PART IV: CRITIQUES COMING MORE FROM OUTSIDE

  1. Critical Theory and Psychotherapy Anastasios Gaitanidis
  2. When Love Is Not All We Want: Queers, Singles and the Therapeutic Cult of Relationality Mari Ruti and Adrian Cocking
  3. Relating to People as Revolutionaries Lois Holzman
  4. Work in Contemporary Capitalism Michael Rustin

 

PART V: CRITIQUES COMING MORE FROM INSIDE

  1. Everything You Always Wanted to Know About Therapy (but Were Afraid to Ask): Fragments of a Critical Psychotherapy Andrew Samuels
  2. Critical Priorities for the Psychotherapy and Counselling Community Colin Feltham
  3. The Deleuzian Project Chris Oakley
  4. Psychoanalysis and the Event of Resistance Steven Groarke
  5. Psychology, Psychotherapy – Coming to Our Senses? Paul Moloney

 

PART VI: CRITIQUES OF TRAINING AND LEARNING

  1. Contesting the Curriculum: Counsellor Education in a Postmodern and Medicalising Era Tom Strong, Karen H. Ross, Konstantinos Chondros and Monica Sesma-Vazquez
  2. Systemic Means to Subversive Ends: Maintaining the Therapeutic Space as a Unique Encounter Jay Watts 

 

PART VII: IS THERE AN UNFORTUNATE NEED FOR CRITICAL PSYCHOTHERAPY, PSYCHOANALYSIS AND COUNSELLING?
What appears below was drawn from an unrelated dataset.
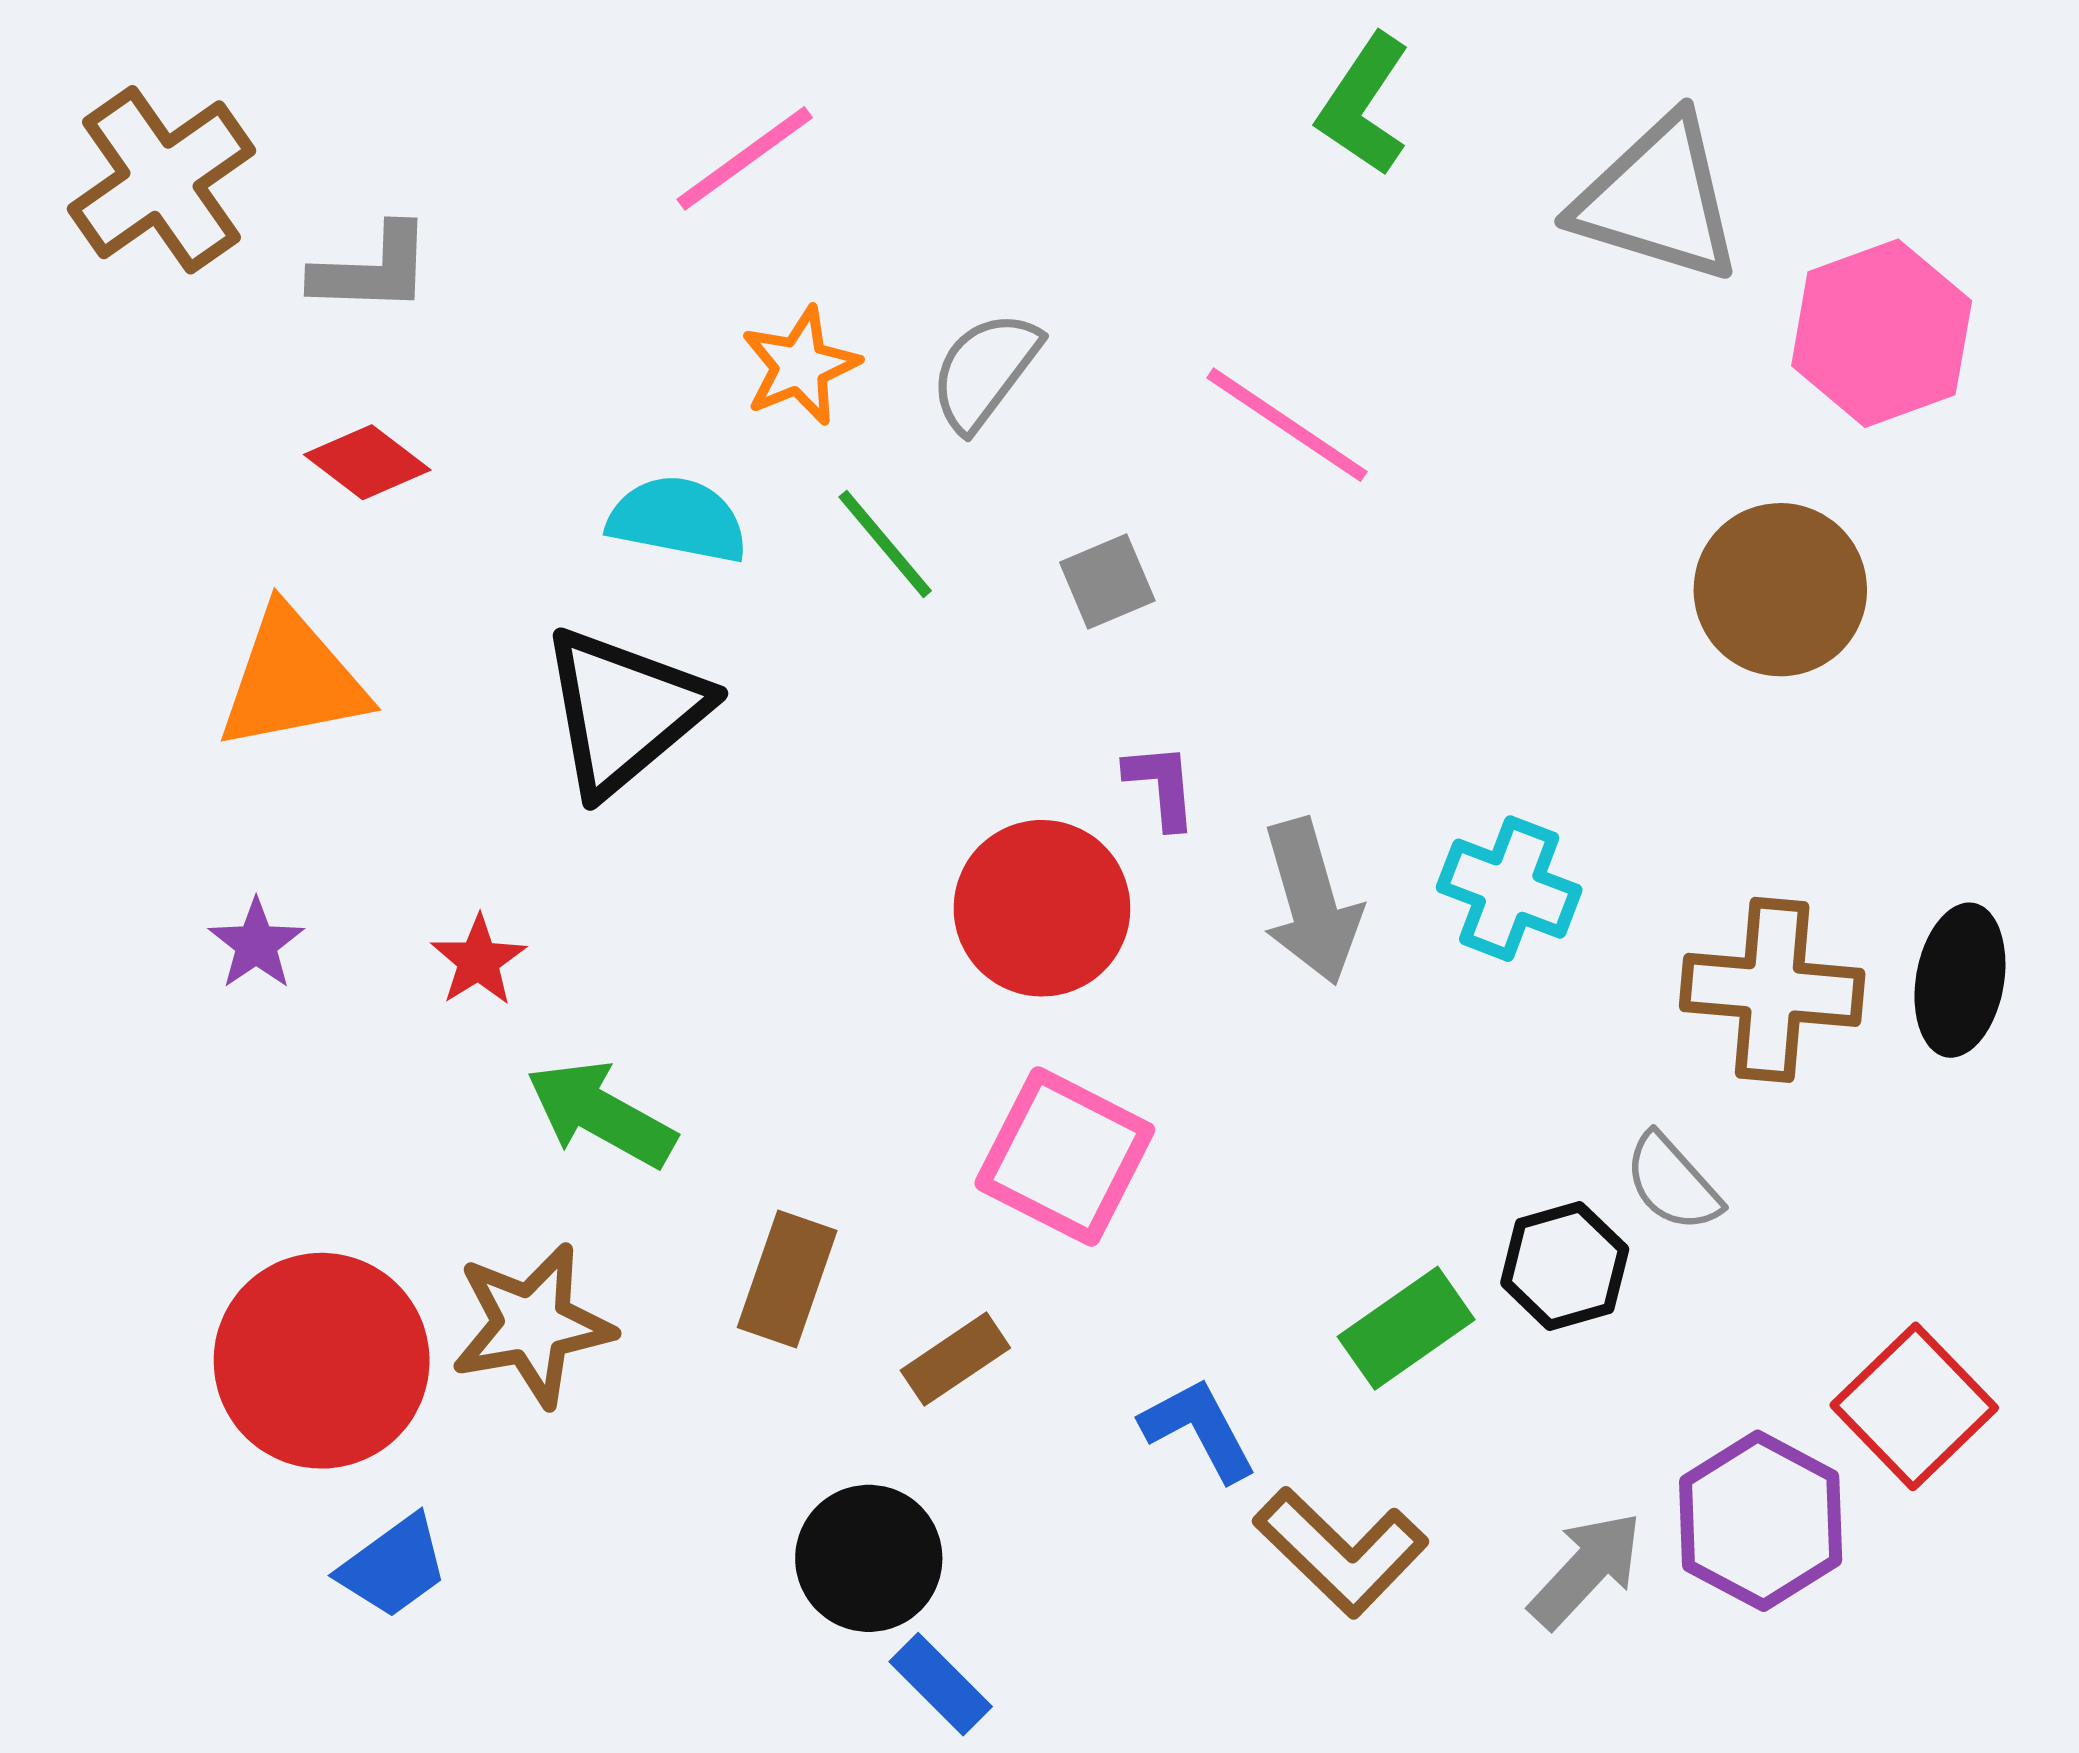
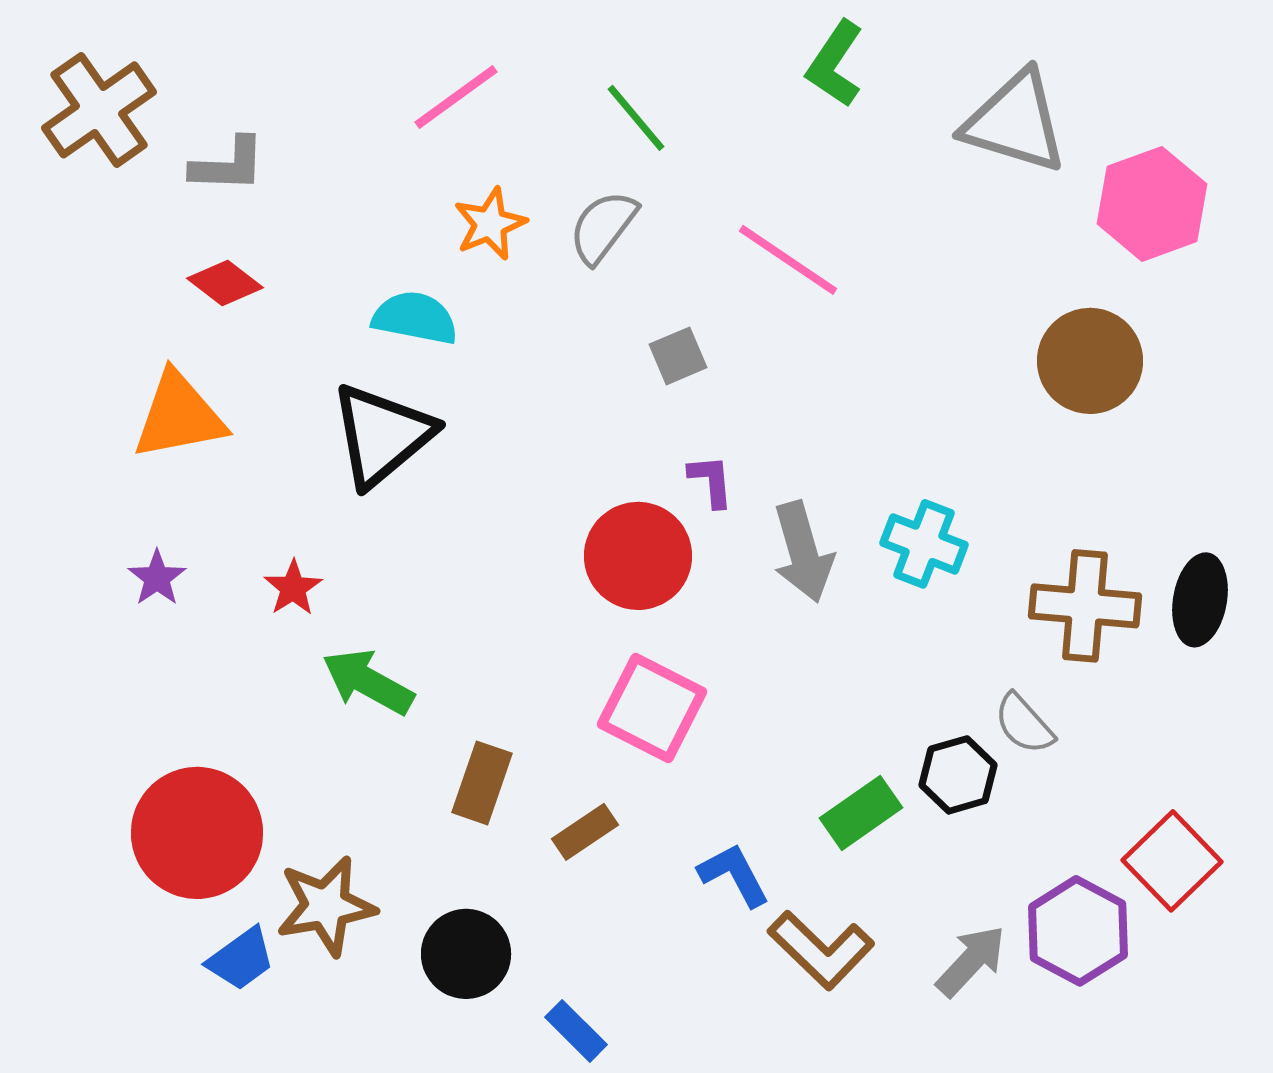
green line: (885, 544) -> (636, 118), moved
brown star: (532, 1325) -> (326, 906), moved
black circle: (869, 1558) -> (466, 954), moved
17. Psychotherapy, Psychoanalysis and Counselling for Oppressors and Oppressed: Sex, Violence and Ideology Del Loewenthal

2 Comments
  • loisholzman
    Posted at 13:06h, 01 September

    Would love to hear more, Tossie.
    Can yous end me something via email?

  • Tossie van Tonder
    Posted at 09:06h, 01 September

    This is so exhilirating.
    I have done workshops in COnscious Aging with a strong emphasis on the aged as revolutionary.
    Well done. You keep on inspiring me.